_WORK REQUIRED_:
Return every record verbatim, omitting all pictures.

Stored data entries:
'''

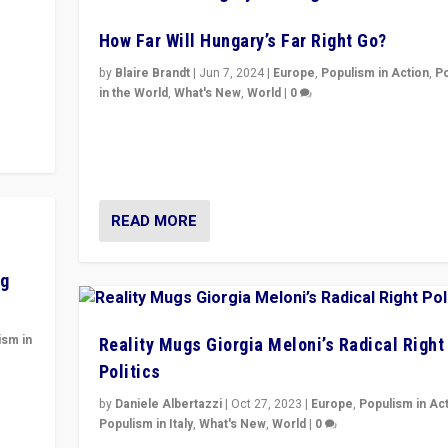
How Far Will Hungary’s Far Right Go?
y to
by
Blaire Brandt
|
Jun 7, 2024
|
Europe
,
Populism in Action
,
P
in the World
,
What's New
,
World
|
0
“If Mi Hazánk is successful in this week’s elections, i
conclusion for Hungary: the far-right has never bee
wrong in thinking that they are right.”
READ MORE
ng
ism in
Reality Mugs Giorgia Meloni’s Radical Right
Politics
y
by
Daniele Albertazzi
|
Oct 27, 2023
|
Europe
,
Populism in Ac
Populism in Italy
,
What's New
,
World
|
0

'''

_COMPLETED TASK_:
How Far Will Hungary’s Far Right Go?
y to
by
Blaire Brandt
|
Jun 7, 2024
|
Europe
,
Populism in Action
,
P
in the World
,
What's New
,
World
|
0
“If Mi Hazánk is successful in this week’s elections, i
conclusion for Hungary: the far-right has never bee
wrong in thinking that they are right.”
READ MORE
ng
ism in
Reality Mugs Giorgia Meloni’s Radical Right
Politics
y
by
Daniele Albertazzi
|
Oct 27, 2023
|
Europe
,
Populism in Ac
Populism in Italy
,
What's New
,
World
|
0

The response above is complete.